Look at the corporations that once stood as pillars of American industry—companies that built their fortunes in the factories of Detroit, in the steel mills of Pennsylvania, in the shipyards and railways that spanned this nation. They took the wealth that America gave them, the workers who made them great, the resources that fueled their rise—and they abandoned them. They packed up their factories, shipped them to China, to Mexico, to wherever labor was cheapest and regulations were weakest. They gutted American towns, left families broken, communities in ruin, entire generations without a path forward. And they did it for nothing but the almighty dollar.


And where were our leaders? They did not stop them. They did not fight for the American worker. They shook hands with the very men who sold us out. They signed deals that accelerated our decline, allowed foreign competitors to flood our markets while we were told to "adapt." They bailed out Wall Street while Main Street crumbled. They watched as foreign countries, playing by rules we were too naïve or too corrupt to challenge, overtook us in industry after industry. They let it happen. And now, they dare to tell us that tariffs, that fair trade policies, that fighting back is "dangerous."


We did not start this war. But we will end it. And we will win. The time for waiting is over. The time for half-measures is over. The time for groveling before corporate interests, before foreign governments, before the economic mercenaries who profit from our decline, is over. We will not allow another factory to be shuttered and sent overseas. We will not accept another trade deal that hands our future to foreign competitors. We will not bow to the multinational elites who see this nation as nothing more than a market to be exploited, as nothing more than a source of cheap, desperate labor. No more.


It is time to put America first—not in rhetoric, not in campaign slogans, but in policy, in action, in law. It is time to break the corporations that have grown fat off our losses, to hold accountable the executives who have hollowed out our industries, to strip away the tax incentives that reward companies for sending jobs overseas. It is time to make it clear that America’s wealth, America’s power, America’s future will no longer be dictated by those who owe no allegiance to its people.


This is not an abstract fight. This is not an intellectual debate for think tanks and economists who have never seen the inside of a factory, never worked a midnight shift, never watched their town die because the mill closed and never reopened. This is a fight for survival. This is a fight for sovereignty. This is a fight for the very soul of this nation. And we will not lose.

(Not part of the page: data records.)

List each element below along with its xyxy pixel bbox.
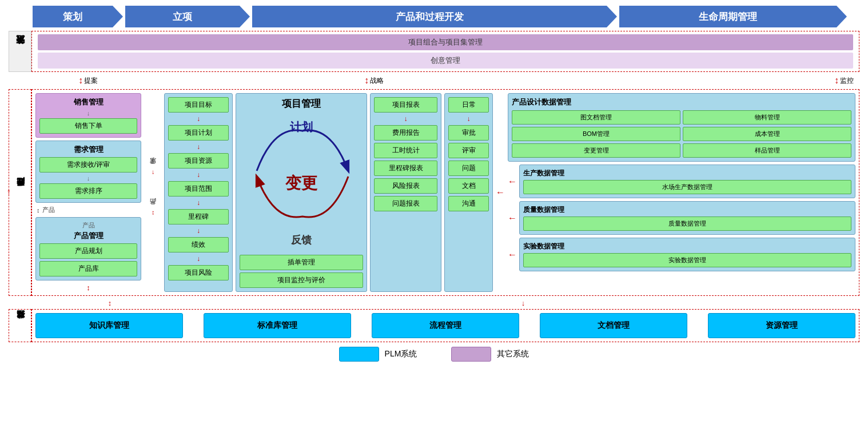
proj-item-4: 里程碑 bbox=[168, 209, 229, 224]
plm-legend-label: PLM系统 bbox=[385, 349, 417, 359]
proj-item-6: 项目风险 bbox=[168, 265, 229, 280]
foundation-item-2: 流程管理 bbox=[372, 313, 519, 338]
reports-col: 项目报表 ↓ 费用报告 工时统计 里程碑报表 风险报表 问题报表 bbox=[370, 93, 441, 292]
exp-data-title: 实验数据管理 bbox=[523, 242, 851, 251]
design-item-1: 物料管理 bbox=[683, 110, 851, 125]
arrow-row: ↕ 提案 ↕ 战略 ↕ 监控 bbox=[33, 74, 859, 87]
plm-legend: PLM系统 bbox=[339, 347, 417, 362]
product-item-1: 产品规划 bbox=[39, 243, 137, 259]
daily-item-2: 评审 bbox=[448, 143, 489, 158]
plugdan-item: 插单管理 bbox=[240, 255, 363, 270]
design-item-0: 图文档管理 bbox=[512, 110, 680, 125]
cycle-area: 计划 变更 反馈 bbox=[240, 114, 363, 252]
center-panel: 项目管理 bbox=[236, 93, 367, 292]
right-panel: 产品设计数据管理 图文档管理 物料管理 BOM管理 成本管理 变更管理 样品管理… bbox=[508, 93, 855, 292]
quality-data-item: 质量数据管理 bbox=[523, 216, 851, 231]
daily-item-4: 文档 bbox=[448, 178, 489, 194]
proj-item-5: 绩效 bbox=[168, 237, 229, 252]
foundation-item-3: 文档管理 bbox=[540, 313, 687, 338]
report-item-1: 费用报告 bbox=[374, 125, 437, 141]
phase-3: 产品和过程开发 bbox=[252, 6, 607, 27]
product-item-2: 产品库 bbox=[39, 261, 137, 276]
report-item-4: 风险报表 bbox=[374, 178, 437, 194]
down-arrow-row: ↕ ↓ bbox=[33, 298, 859, 308]
demand-connector: ←需求 bbox=[149, 169, 157, 175]
foundation-item-4: 资源管理 bbox=[708, 313, 855, 338]
report-item-2: 工时统计 bbox=[374, 143, 437, 158]
product-connector: ↔产品 bbox=[149, 210, 157, 216]
report-item-5: 问题报表 bbox=[374, 196, 437, 211]
report-item-0: 项目报表 bbox=[374, 97, 437, 113]
phase-4: 生命周期管理 bbox=[619, 6, 837, 27]
strategy-indicator: ↕ 战略 bbox=[364, 75, 384, 86]
prod-data-title: 生产数据管理 bbox=[523, 169, 851, 178]
process-label: 产品开发过程 → bbox=[9, 89, 31, 296]
change-label: 变更 bbox=[285, 173, 317, 194]
product-title: 产品管理 bbox=[39, 231, 137, 241]
phase-1: 策划 bbox=[33, 6, 113, 27]
foundation-label: 基础支撑 bbox=[9, 309, 31, 342]
legend-row: PLM系统 其它系统 bbox=[9, 347, 859, 362]
product-label: 产品 bbox=[39, 221, 137, 230]
foundation-item-0: 知识库管理 bbox=[35, 313, 183, 338]
exp-data-box: 实验数据管理 实验数据管理 bbox=[519, 238, 855, 271]
proj-mgmt-title: 项目管理 bbox=[240, 97, 363, 110]
quality-data-title: 质量数据管理 bbox=[523, 205, 851, 215]
daily-item-5: 沟通 bbox=[448, 196, 489, 211]
ops-label: 运营决策 bbox=[9, 31, 31, 72]
foundation-section: 基础支撑 知识库管理 标准库管理 流程管理 文档管理 资源管理 bbox=[9, 309, 859, 342]
design-item-4: 变更管理 bbox=[512, 143, 680, 158]
demand-title: 需求管理 bbox=[39, 145, 137, 155]
left-col: 销售管理 ↓ 销售下单 需求管理 需求接收/评审 ↓ 需求排序 ↕ 产品 bbox=[35, 93, 141, 292]
plan-label: 计划 bbox=[290, 119, 313, 135]
product-mgmt-box: 产品 产品管理 产品规划 产品库 bbox=[35, 217, 141, 280]
other-legend: 其它系统 bbox=[451, 347, 529, 362]
main-content-area: 产品开发过程 → 销售管理 ↓ 销售下单 需求管理 需求接收/评审 ↓ 需求排序 bbox=[9, 89, 859, 296]
proj-items-col: 项目目标 ↓ 项目计划 ↓ 项目资源 ↓ 项目范围 ↓ 里程碑 ↓ 绩效 ↓ 项… bbox=[164, 93, 233, 292]
monitor-indicator: ↕ 监控 bbox=[834, 75, 854, 86]
prod-data-item: 水场生产数据管理 bbox=[523, 180, 851, 194]
proposal-indicator: ↕ 提案 bbox=[78, 75, 98, 86]
product-connector-label: 产品 bbox=[42, 206, 55, 214]
demand-box: 需求管理 需求接收/评审 ↓ 需求排序 bbox=[35, 141, 141, 203]
daily-item-1: 审批 bbox=[448, 125, 489, 141]
inner-content: 销售管理 ↓ 销售下单 需求管理 需求接收/评审 ↓ 需求排序 ↕ 产品 bbox=[31, 89, 859, 296]
proj-item-1: 项目计划 bbox=[168, 125, 229, 141]
connector-col: ←需求 ↔产品 bbox=[144, 93, 161, 292]
main-container: 策划 立项 产品和过程开发 生命周期管理 运营决策 项目组合与项目集管理 创意管… bbox=[0, 0, 868, 370]
feedback-label: 反馈 bbox=[291, 233, 312, 247]
monitor-item: 项目监控与评价 bbox=[240, 272, 363, 288]
exp-data-item: 实验数据管理 bbox=[523, 253, 851, 267]
daily-col: 日常 ↓ 审批 评审 问题 文档 沟通 bbox=[444, 93, 493, 292]
sales-item: 销售下单 bbox=[39, 118, 137, 134]
demand-item-2: 需求排序 bbox=[39, 183, 137, 199]
daily-item-3: 问题 bbox=[448, 161, 489, 176]
prod-data-box: 生产数据管理 水场生产数据管理 bbox=[519, 165, 855, 198]
ops-bar-1: 项目组合与项目集管理 bbox=[38, 34, 853, 50]
demand-item-1: 需求接收/评审 bbox=[39, 157, 137, 173]
other-legend-label: 其它系统 bbox=[497, 349, 529, 359]
report-item-3: 里程碑报表 bbox=[374, 161, 437, 176]
sales-title: 销售管理 bbox=[39, 97, 137, 107]
proj-item-3: 项目范围 bbox=[168, 181, 229, 197]
design-data-title: 产品设计数据管理 bbox=[512, 97, 851, 107]
sales-box: 销售管理 ↓ 销售下单 bbox=[35, 93, 141, 138]
foundation-items: 知识库管理 标准库管理 流程管理 文档管理 资源管理 bbox=[31, 309, 859, 342]
ops-section: 运营决策 项目组合与项目集管理 创意管理 bbox=[9, 31, 859, 72]
foundation-item-1: 标准库管理 bbox=[204, 313, 351, 338]
proj-item-2: 项目资源 bbox=[168, 153, 229, 169]
plm-legend-box bbox=[339, 347, 379, 362]
ops-bar-2: 创意管理 bbox=[38, 53, 853, 69]
design-item-3: 成本管理 bbox=[683, 127, 851, 141]
design-data-grid: 图文档管理 物料管理 BOM管理 成本管理 变更管理 样品管理 bbox=[512, 110, 851, 158]
design-item-5: 样品管理 bbox=[683, 143, 851, 158]
other-legend-box bbox=[451, 347, 491, 362]
daily-item-0: 日常 bbox=[448, 97, 489, 113]
quality-data-box: 质量数据管理 质量数据管理 bbox=[519, 201, 855, 235]
design-data-box: 产品设计数据管理 图文档管理 物料管理 BOM管理 成本管理 变更管理 样品管理 bbox=[508, 93, 855, 162]
ops-content: 项目组合与项目集管理 创意管理 bbox=[31, 31, 859, 72]
phase-header: 策划 立项 产品和过程开发 生命周期管理 bbox=[33, 6, 859, 27]
design-item-2: BOM管理 bbox=[512, 127, 680, 141]
phase-2: 立项 bbox=[125, 6, 240, 27]
proj-item-0: 项目目标 bbox=[168, 97, 229, 113]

They wanted a global economy. They wanted open borders for goods and closed doors for accountability. They wanted America weakened, divided, dependent. But they underestimated us. They underestimated the strength of a people who refuse to be ruled by corporate oligarchs and foreign creditors. They underestimated the resolve of a nation that has been pushed too far, that has been robbed too many times, that is ready to fight for what is rightfully theirs.


Let the CEOs tremble. Let the politicians who signed away our sovereignty panic. Let the global financial elite take notice. The American people are awake. And we are coming to take back what is ours.